Fast Leveling Makes the Gap Look Even Stranger
Several replies in the forum discussion also point toward another issue: leveling may simply feel very fast now.
That changes the perception of a season launch.
If highly optimized players can reach high levels or deep Paragon quickly, the early season no longer feels like a shared climb. It feels like some players are sprinting through a side door while everyone else is still trying to find the handle.
Fast leveling is not automatically bad.
Plenty of players do not want the journey to end at level 42 with a headache and three usable items. Getting to the real buildcrafting faster can be good. Diablo 4’s endgame systems, Paragon layers, gear chase, crafting, and seasonal activities all matter more once the character starts coming together.
But if the early curve is too quick for optimized players, the launch window gets weird.
The season starts, and within hours the conversation already shifts from “what are you playing?” to “how are they already there?”
That is not always healthy for the mood.
Character Select Is the Worst Place to Feel Behind
There is also something uniquely annoying about being stuck before the game really starts.
If you are behind because you chose a slower build, fine.
If you are behind because you spent too long comparing classes, fair enough.
If you are behind because you got distracted salvaging boots like a goblin accountant, that is on you.
But being stuck in character select while other players are already farming? That feels different.
It feels like missing the first pull of a raid because the door handle came off.
Season launches live and die on those first hours. Players want to get in, get moving, and feel like the new content is actually under their feet. The moment the game slows them down before the killing even begins, irritation starts building fast.
Fairness Is Sometimes About Feeling, Not Math
There may not be any grand conspiracy here.
Some players got in. Some players had problems. Some streamers played extremely efficiently. Some forum posts were probably exaggerated because season launches turn normal irritation into theater.
That is all true.
But the feeling still matters.
A seasonal reset works because players believe they are stepping into the same new world at roughly the same time. Once that feeling cracks, even a little, people start looking for reasons. Streamer access. Server instability. Leveling speed. Group advantages. Patch timing. Whatever explanation fits the frustration.

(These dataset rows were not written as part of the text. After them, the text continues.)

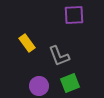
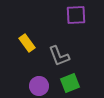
purple square: moved 2 px right
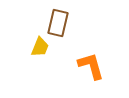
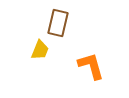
yellow trapezoid: moved 3 px down
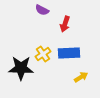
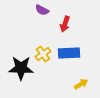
yellow arrow: moved 7 px down
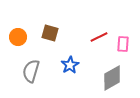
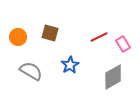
pink rectangle: rotated 35 degrees counterclockwise
gray semicircle: rotated 105 degrees clockwise
gray diamond: moved 1 px right, 1 px up
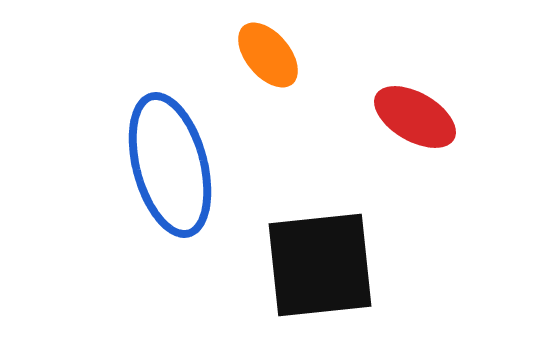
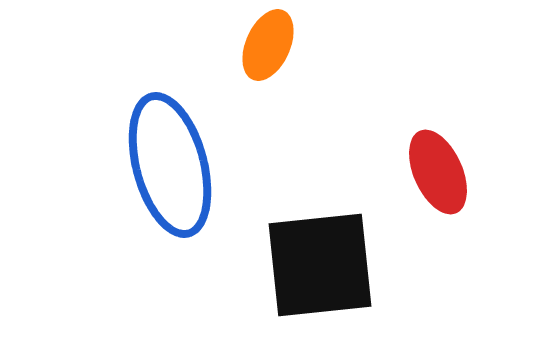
orange ellipse: moved 10 px up; rotated 64 degrees clockwise
red ellipse: moved 23 px right, 55 px down; rotated 36 degrees clockwise
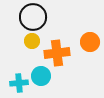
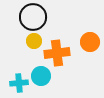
yellow circle: moved 2 px right
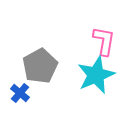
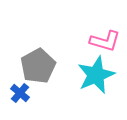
pink L-shape: moved 1 px right; rotated 96 degrees clockwise
gray pentagon: moved 2 px left
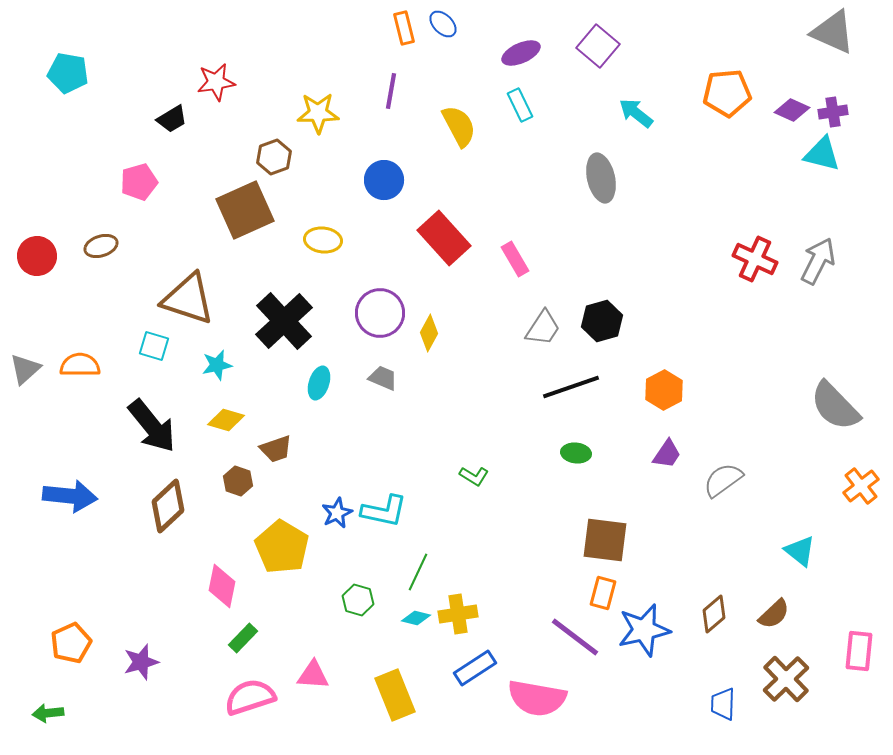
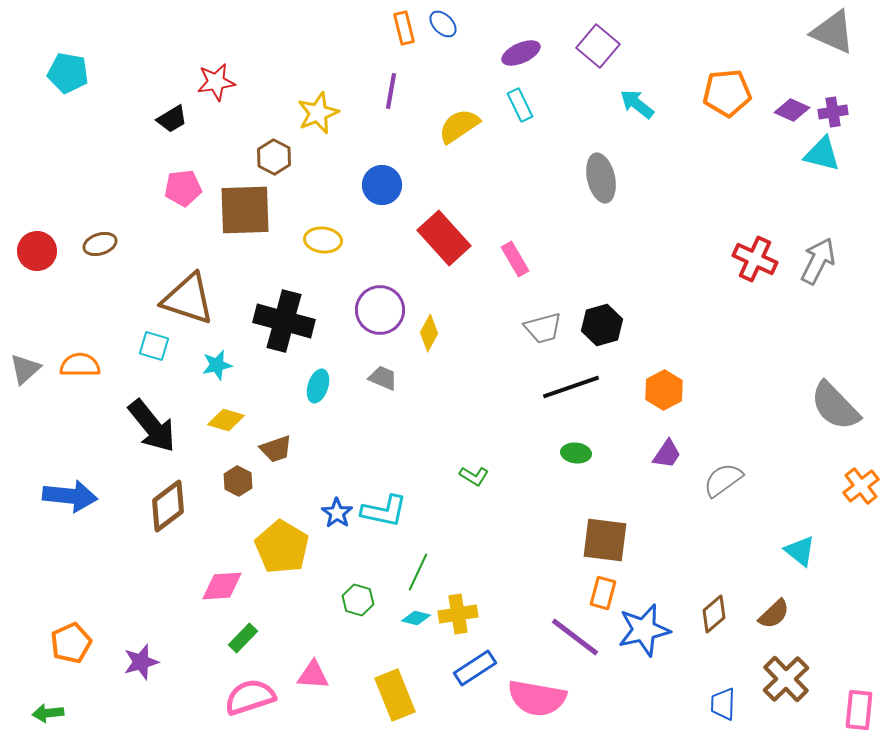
yellow star at (318, 113): rotated 21 degrees counterclockwise
cyan arrow at (636, 113): moved 1 px right, 9 px up
yellow semicircle at (459, 126): rotated 96 degrees counterclockwise
brown hexagon at (274, 157): rotated 12 degrees counterclockwise
blue circle at (384, 180): moved 2 px left, 5 px down
pink pentagon at (139, 182): moved 44 px right, 6 px down; rotated 9 degrees clockwise
brown square at (245, 210): rotated 22 degrees clockwise
brown ellipse at (101, 246): moved 1 px left, 2 px up
red circle at (37, 256): moved 5 px up
purple circle at (380, 313): moved 3 px up
black cross at (284, 321): rotated 32 degrees counterclockwise
black hexagon at (602, 321): moved 4 px down
gray trapezoid at (543, 328): rotated 42 degrees clockwise
cyan ellipse at (319, 383): moved 1 px left, 3 px down
brown hexagon at (238, 481): rotated 8 degrees clockwise
brown diamond at (168, 506): rotated 6 degrees clockwise
blue star at (337, 513): rotated 12 degrees counterclockwise
pink diamond at (222, 586): rotated 75 degrees clockwise
pink rectangle at (859, 651): moved 59 px down
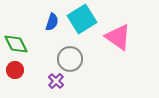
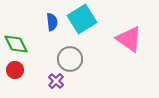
blue semicircle: rotated 24 degrees counterclockwise
pink triangle: moved 11 px right, 2 px down
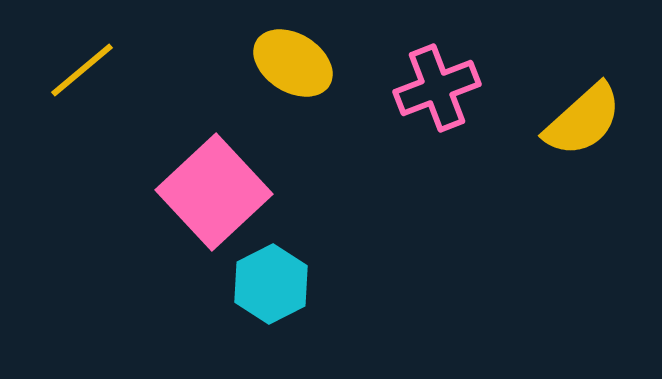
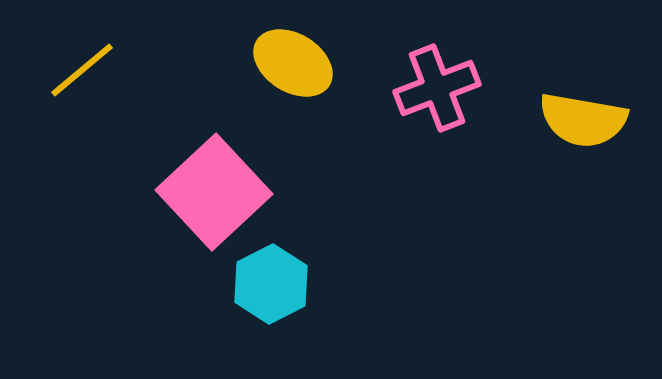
yellow semicircle: rotated 52 degrees clockwise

That does not mean every complaint is fair.
It means launch perception is fragile.
Diablo 4 Needs Smooth Starts More Than Ever
Season 14 already has enough pressure on it.
Players are judging Pandemonium Ruptures, Deathtoll Chamber rewards, War Plans, Mythic Unique changes, class balance, Tower rewards, Solo Self Found, and the general question of whether this season has enough teeth to keep people interested.
The first few hours matter because they set the mood for everything after.
If the launch feels smooth, players are more forgiving.
If the launch feels messy, every little issue becomes part of the same story.
That is why “streamers are racing ahead while I am stuck in character select” hits harder than a normal complaint. It is not just about one player being annoyed. It captures the exact fear many seasonal players have: that the race started without them, and the game did not even let them reach the starting line.
The Race Was Never Really Fair, But It Still Has to Feel Fun
Diablo 4 seasons are never truly equal.
Some players have more time. Some have groups. Some have better routes. Some follow guides from minute one. Some are streamers. Some are casual players who just want a build that does not collapse like wet cardboard in a Helltide.
That is fine.
The game does not need every player to move at the same speed.
But it does need the beginning of a season to feel welcoming, stable, and worth joining. If players log in and immediately feel behind, blocked, or irrelevant compared to the loudest people on Twitch, that is a bad first taste.
Let the streamers race.
Let the grinders grind.
Let the no-lifers reach numbers that make normal adults concerned for their hydration.
But at the very least, let everyone else get past character select before the season starts making them feel late.